É possível um estado
não influenciável de ser?
não influenciável de ser?
PERGUNTA:
Embora eu reconheça sentir-me lisonjeado pela admiração e susceptível à
crítica, a minha mente continua a ser governada por essas influencias; ela é
atraída ou repelida, como a agulha da bússola em presença do magneto. Qual é o primeiro passo para sermos
realmente livres?
KRISHNAMURTI: A dificuldade está em que quereis ser
livre: não quereis, porém, compreender o problema. Sois infenso tanto à lisonja
como à crítica. Desgosta-vos o ser criticado; mas, ao mesmo tempo, se bem que
desejais ser insinuante, ser admirado, sentis desprezo por vós mesmo, por
serdes tão infantil; desejais, por isso, livrar-vos das duas coisas. E o
resultado é que ficais com três problemas, não é verdade? É o que todos nós
fazemos: quando temos um problema que não
sabemos resolver, acrescentamos-lhe outros e ficamos multiplicando problemas,
sucessivamente.
Nessas condições, qual é a nossa questão? A questão
não é a de acharmos a maneira de não sermos influenciados pela admiração nem
pela crítica, mas, sim: porque desejamos ser admirados, porque nos importamos
tanto quando somos criticados ? — Este é que é o problema, não achais? Porque
desejais admiração? Porque o ser admirado vos faz feliz, dá-vos estímulo,
faz-vos trabalhar melhor.

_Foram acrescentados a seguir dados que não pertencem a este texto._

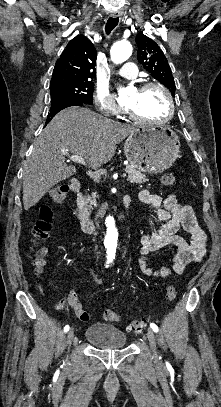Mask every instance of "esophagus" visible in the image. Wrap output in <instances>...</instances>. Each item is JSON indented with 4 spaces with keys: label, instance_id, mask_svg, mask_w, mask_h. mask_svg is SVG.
I'll use <instances>...</instances> for the list:
<instances>
[{
    "label": "esophagus",
    "instance_id": "esophagus-1",
    "mask_svg": "<svg viewBox=\"0 0 221 407\" xmlns=\"http://www.w3.org/2000/svg\"><path fill=\"white\" fill-rule=\"evenodd\" d=\"M112 17L113 18H121L122 17V12L116 11L114 13H112Z\"/></svg>",
    "mask_w": 221,
    "mask_h": 407
}]
</instances>
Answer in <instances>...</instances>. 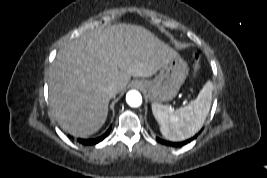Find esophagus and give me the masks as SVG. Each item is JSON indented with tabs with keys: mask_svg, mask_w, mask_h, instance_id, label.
Returning <instances> with one entry per match:
<instances>
[{
	"mask_svg": "<svg viewBox=\"0 0 267 178\" xmlns=\"http://www.w3.org/2000/svg\"><path fill=\"white\" fill-rule=\"evenodd\" d=\"M135 87L137 88H141L142 87V84L139 82V81H136L133 83Z\"/></svg>",
	"mask_w": 267,
	"mask_h": 178,
	"instance_id": "esophagus-1",
	"label": "esophagus"
}]
</instances>
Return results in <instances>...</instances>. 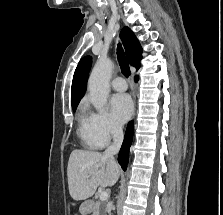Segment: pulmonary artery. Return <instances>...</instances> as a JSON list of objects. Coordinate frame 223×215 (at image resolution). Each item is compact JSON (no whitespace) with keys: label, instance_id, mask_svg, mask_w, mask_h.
I'll return each instance as SVG.
<instances>
[{"label":"pulmonary artery","instance_id":"pulmonary-artery-1","mask_svg":"<svg viewBox=\"0 0 223 215\" xmlns=\"http://www.w3.org/2000/svg\"><path fill=\"white\" fill-rule=\"evenodd\" d=\"M111 86L117 91H124L128 87L126 80L122 77H116L115 79H113L111 82Z\"/></svg>","mask_w":223,"mask_h":215}]
</instances>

Desejais que vos estimulem por não vos sentir seguro
em vós mesmo, e necessitais, por isso, do amparo de outros; e sois susceptível
à crítica porque ela vos revela o que sois. Tal é a razão por que estais sempre
fugindo à crítica e desejoso de admiração, de estímulo, de lisonja; assim, mais
uma vez, vos vedes envolvido na batalha do querer e do não querer. Tudo isso
indica, sem dúvida, uma pobreza interior do vosso ser, não é verdade? Não há um
sentimento profundo de confiança. Não me refiro à arrogante confiança da
experiência, que é apenas um meio de fortalecer o “eu” e, portanto, sem muita
significação. Refiro-me à confiança que resulta do compreenderdes a vós mesmo,
do perceberdes todo o significado da admiração, do estímulo, da crítica. A
compreensão de vós mesmo não depende de ninguém; ela se apresentará se
estiverdes muito vigilante, atento, encontrando-vos com o que é em cada momento
que passa e abstendo-vos de julgá-lo. O autoconhecimento proporciona uma
confiança em que o “eu” não se torna importante. Não é a confiança do “eu” que
acumulou considerável experiência, ou do “eu” que possui um grande depósito no
banco, ou do “eu” que tem um vasto cabedal de conhecimentos. Nisso não existe
confiança e, sim, só e sempre, temor. Entretanto, quando a mente começa a
tornar-se percebida de si mesma e das suas reações, quando percebe todas as suas
atividades, momento por momento, sem inclinação para a comparação ou o
julgamento, então, desse conhecimento, resulta uma confiança inteiramente livre
do “eu”. Essa mente não busca a admiração nem evita a crítica; já lhe não
importa nem uma nem outra coisa, pois a cada momento encontra libertação na
compreensão do que é.
O que é é a reação, a réplica (response), o impulso, o
desejo da mente, em qualquer momento dado; e se observardes realmente o que
é, se vos tornardes apercebidos de todo o seu conteúdo, sentireis a
presença de uma liberdade extraordinária, manifestando-se sem que a mente a
tenha procurado. Quando a mente busca a liberdade, o que está querendo é
livrar-se de alguma coisa, e isso não é liberdade nenhuma, senão, unicamente,
uma reação semelhante à revolução política, que é uma reação contra o regime
vigente. A liberdade surgida com a compreensão do que é, não representa
reação contra alguma coisa; é uma libertação criadora e, por conseguinte,
completa em si mesma. Mas a compreensão do que é exige
muito discernimento, muita tranquilidade mental. A liberdade não resulta
de nenhuma espécie de compulsão, de nenhuma atração, de nenhum desejo; pode
manifestar-se, apenas, quando a mente percebe sem julgamento, sem escolha,
de modo que a cada momento se vê a si mesma tal como é. A mente que busca
liberdade nunca a encontrará, pois procurar liberdade significa barrar, afastar
o
que é; mas, quando a mente começa a compreender o que é, sem escolha,
essa própria compreensão produz uma descarga criadora, que é liberdade. A
liberdade é ímpar, ela é a verdadeira individualidade, e nela se a bem-aventurança.